Urs went with her. “Is it really a scolar?” he whispered. “Did you see his book?”
 
; “A mistral’s daughter doesn’t babble news,” she said proudly. Urs made a face at her, as he always did when he thought she was acting important. She grimaced. “I didn’t see it. But he has a bag he wears on his back. I bet it’s in there.”
“Maybe he has gold,” Urs said, awed by the thought.
Mariarta looked at him scornfully. “You orob, you know scolars are always poor. It’s other people they always give the gold to.”
“Are you really going to look in the bag?” Urs said, as they stopped by the mill. “You won’t do it. You’ll be afraid your father will catch you.” His eyes glittered, wicked and cheerful. “And there’s probably a spell on the bag—monsters will come out and hack you up so fine the hens’ll be able to peck you up.”
“I’m not afraid,” Mariarta hissed at him. She ran off, feeling furious. Urs always teased her until she itched with anger, as if the föhn was blowing, and he made her do things to show she was brave. Then she would get in trouble with her bab or mam. Orob! she thought again.
But she was going to look inside that bag.
***
It was a long time before Mariarta got her chance. Dinner had to be gotten through first. Still, it was hard to be impatient with that night’s dinner.

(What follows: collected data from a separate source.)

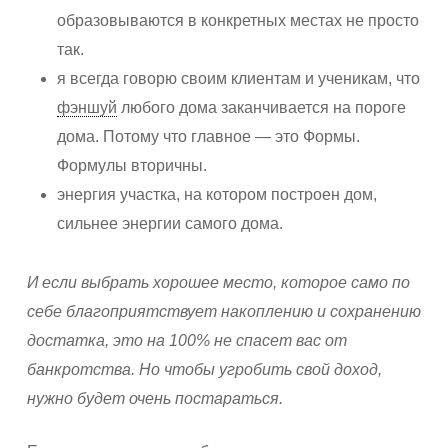
образовываются в конкретных местах не просто
так.
я всегда говорю своим клиентам и ученикам, что
фэншуй
любого дома заканчивается на пороге
дома. Потому что главное — это Формы.
Формулы вторичны.
энергия участка, на котором построен дом,
сильнее энергии самого дома.
И если выбрать хорошее место, которое само по
себе благоприятствует накоплению и сохранению
достатка, это на 100% не спасет вас от
банкротства. Но чтобы угробить свой доход,
нужно будет очень постараться.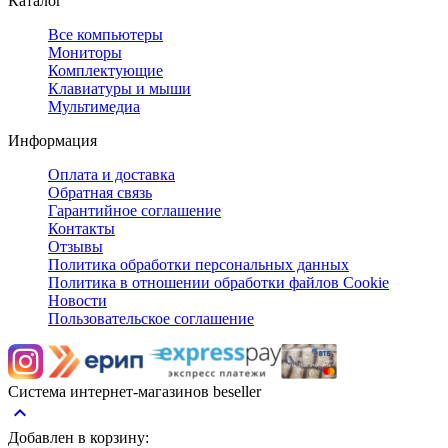
Каталог
Все компьютеры
Мониторы
Комплектующие
Клавиатуры и мыши
Мультимедиа
Информация
Оплата и доставка
Обратная связь
Гарантийное соглашение
Контакты
Отзывы
Политика обработки персональных данных
Политика в отношении обработки файлов Cookie
Новости
Пользовательское соглашение
Система интернет-магазинов beseller
keyboard_arrow_up
Добавлен в корзину: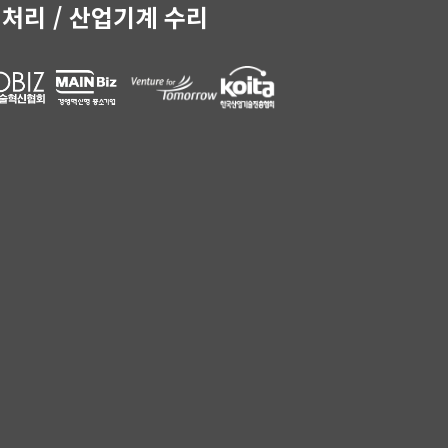
 처리 / 산업기계 수리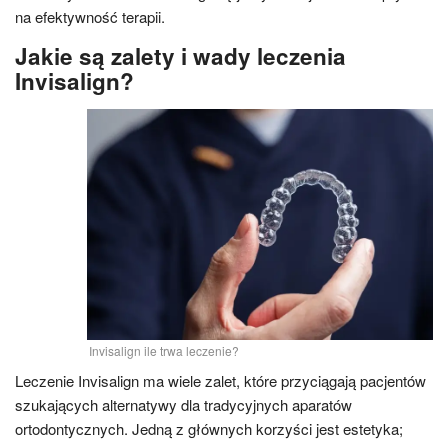
na efektywność terapii.
Jakie są zalety i wady leczenia
Invisalign?
Invisalign ile trwa leczenie?
Leczenie Invisalign ma wiele zalet, które przyciągają pacjentów
szukających alternatywy dla tradycyjnych aparatów
ortodontycznych. Jedną z głównych korzyści jest estetyka;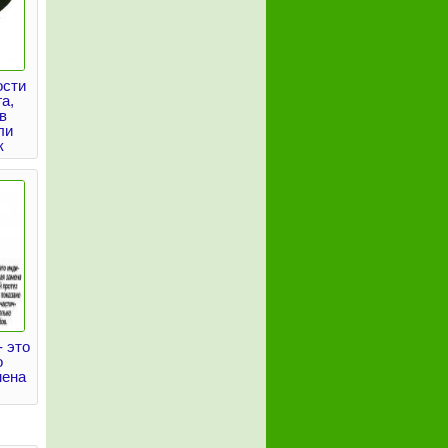
ости
а,
в
ли
к
 это
о
мена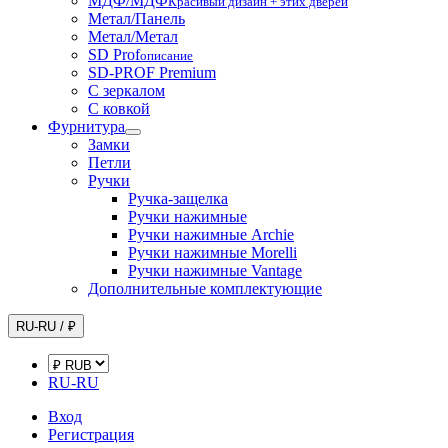
МДФ/МДФ
Красивый дизайн + этих дверей
Метал/Панель
Метал/Метал
SD Prof
описание
SD-PROF Premium
С зеркалом
С ковкой
Фурнитура
Замки
Петли
Ручки
Ручка-защелка
Ручки нажимные
Ручки нажимные Archie
Ручки нажимные Morelli
Ручки нажимные Vantage
Дополнительные комплектующие
RU-RU / ₽
RU-RU
Вход
Регистрация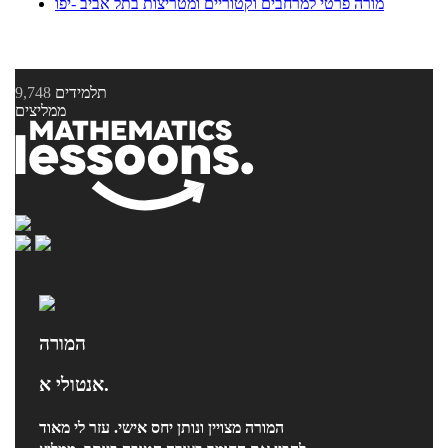
מורה פרטי למרחבים וקטוריים ומטריצות בתל אביב -יפו
תלמידים
9,748
ממליצים
המורה
אנטולי א.
המורה מצויין ונותן יחס אישי. עזר לי מאוד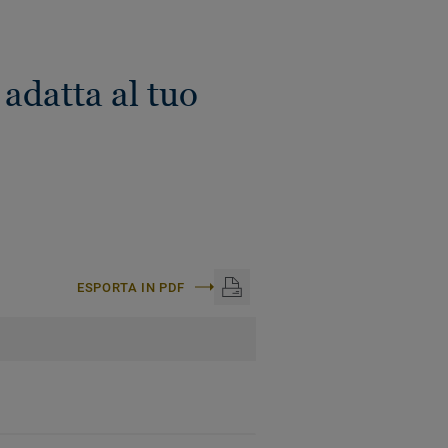
adatta al tuo
ESPORTA IN PDF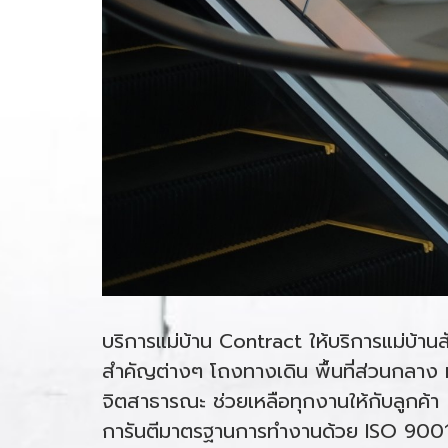
บริการแม่บ้าน Contract ให้บริการแม่บ้า
สำคัญต่างๆ โถงทางเดิน พื้นที่ส่วนกลาง 
จิตสาธารณะ ช่วยเหลือทุกงานให้กับลูกค้า
การันตีมาตรฐานการทำงานด้วย ISO 900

This time of year was not much different from winter in terms of what you got to eat. There might be toasted cheese, and some cold wheat porridge from the morning, sliced and fried in lard, or on Sundays, in butter. There would be a piece of wheat bread, or some oat bread if the wheat was getting scarce. It was a long time since the pig was killed; a scrap of bacon from the dwindling flitches hanging smoke-blackened in the chimney, or a chunk from the salt-meat crock, might go into a pot of barley soup for Sunday dinner; but until the sow farrowed, this would get less likely. To drink, there would be barley-water, for the cows weren’t yet in milk. The supplies in the pantry were dwindling, and would do so until summer. Mariarta had been watching her mother’s worried looks at the store cupboards, and noticed how their key never left her mam’s belt.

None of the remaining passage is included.